Transcribe only the lines in the data below falling between the line with "中国与主要国家相比并不算高，属于中等" and the line with "vandretur gennem Grønland", including those two lines, and leave out any picture.
----- Data shown -----
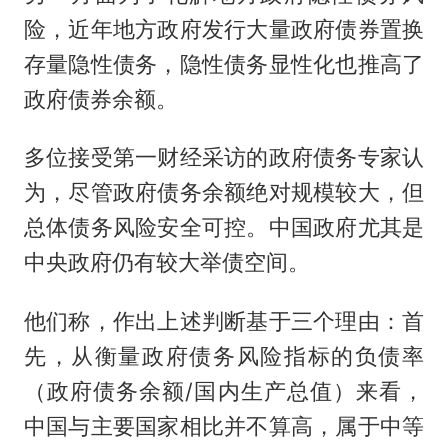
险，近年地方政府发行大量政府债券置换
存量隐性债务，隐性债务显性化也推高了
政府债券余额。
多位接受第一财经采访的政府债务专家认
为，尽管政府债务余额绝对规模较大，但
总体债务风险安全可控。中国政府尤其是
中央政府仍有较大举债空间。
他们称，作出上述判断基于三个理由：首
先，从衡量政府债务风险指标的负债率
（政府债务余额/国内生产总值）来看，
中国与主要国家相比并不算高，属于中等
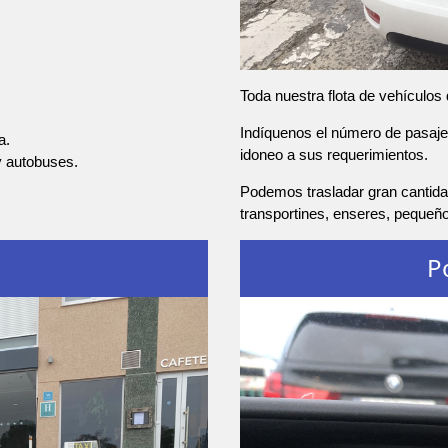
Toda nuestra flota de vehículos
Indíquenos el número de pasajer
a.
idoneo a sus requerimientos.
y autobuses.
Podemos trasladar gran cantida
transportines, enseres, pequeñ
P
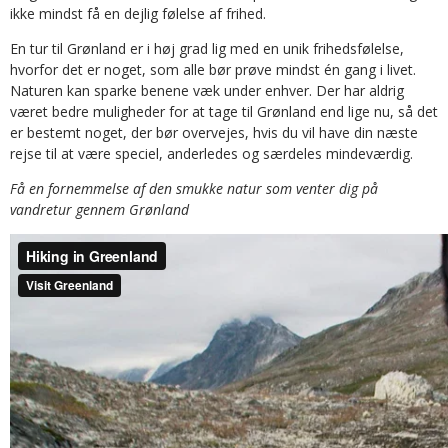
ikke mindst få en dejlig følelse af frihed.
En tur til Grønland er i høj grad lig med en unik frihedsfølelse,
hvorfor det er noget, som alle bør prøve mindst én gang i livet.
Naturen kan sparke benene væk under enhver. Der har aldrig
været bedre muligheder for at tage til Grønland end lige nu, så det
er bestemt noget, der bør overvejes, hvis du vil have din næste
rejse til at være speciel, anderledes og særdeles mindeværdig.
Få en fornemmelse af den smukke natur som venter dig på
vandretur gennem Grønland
-----
----- Data shown -----
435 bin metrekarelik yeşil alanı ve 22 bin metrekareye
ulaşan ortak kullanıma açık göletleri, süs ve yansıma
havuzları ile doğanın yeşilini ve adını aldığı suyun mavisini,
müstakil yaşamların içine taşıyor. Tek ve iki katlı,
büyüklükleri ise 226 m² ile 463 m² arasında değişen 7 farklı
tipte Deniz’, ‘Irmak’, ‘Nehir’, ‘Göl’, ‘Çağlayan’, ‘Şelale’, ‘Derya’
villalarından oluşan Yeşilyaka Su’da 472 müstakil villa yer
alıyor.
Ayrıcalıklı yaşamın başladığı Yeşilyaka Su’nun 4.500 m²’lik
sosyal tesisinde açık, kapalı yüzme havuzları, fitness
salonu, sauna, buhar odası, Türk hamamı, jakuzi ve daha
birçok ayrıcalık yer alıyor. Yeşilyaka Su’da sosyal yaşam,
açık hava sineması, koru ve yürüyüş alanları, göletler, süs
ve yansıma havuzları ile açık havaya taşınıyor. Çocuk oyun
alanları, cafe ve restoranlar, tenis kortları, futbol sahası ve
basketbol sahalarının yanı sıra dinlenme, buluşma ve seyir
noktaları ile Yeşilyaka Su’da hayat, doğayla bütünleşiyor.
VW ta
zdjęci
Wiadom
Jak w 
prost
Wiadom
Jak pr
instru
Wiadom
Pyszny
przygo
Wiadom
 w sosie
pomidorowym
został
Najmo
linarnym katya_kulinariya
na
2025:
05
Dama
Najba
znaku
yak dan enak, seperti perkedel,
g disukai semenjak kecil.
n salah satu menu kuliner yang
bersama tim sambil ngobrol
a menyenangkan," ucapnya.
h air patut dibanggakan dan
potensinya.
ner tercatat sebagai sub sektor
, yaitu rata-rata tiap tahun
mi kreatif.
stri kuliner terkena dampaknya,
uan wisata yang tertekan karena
-----
## Solution to this problem
中国与主要国家相比并不算高，属于中等
Toda nuestra flota de vehículos
Indíquenos el número de pasajer
a.
idoneo a sus requerimientos.
y autobuses.
Podemos trasladar gran cantida
transportines, enseres, pequeñ
P
ikke mindst få en dejlig følelse af frihed.
En tur til Grønland er i høj grad lig med en unik frihedsfølelse,
hvorfor det er noget, som alle bør prøve mindst én gang i livet.
Naturen kan sparke benene væk under enhver. Der har aldrig
været bedre muligheder for at tage til Grønland end lige nu, så det
er bestemt noget, der bør overvejes, hvis du vil have din næste
rejse til at være speciel, anderledes og særdeles mindeværdig.
Få en fornemmelse af den smukke natur som venter dig på
vandretur gennem Grønland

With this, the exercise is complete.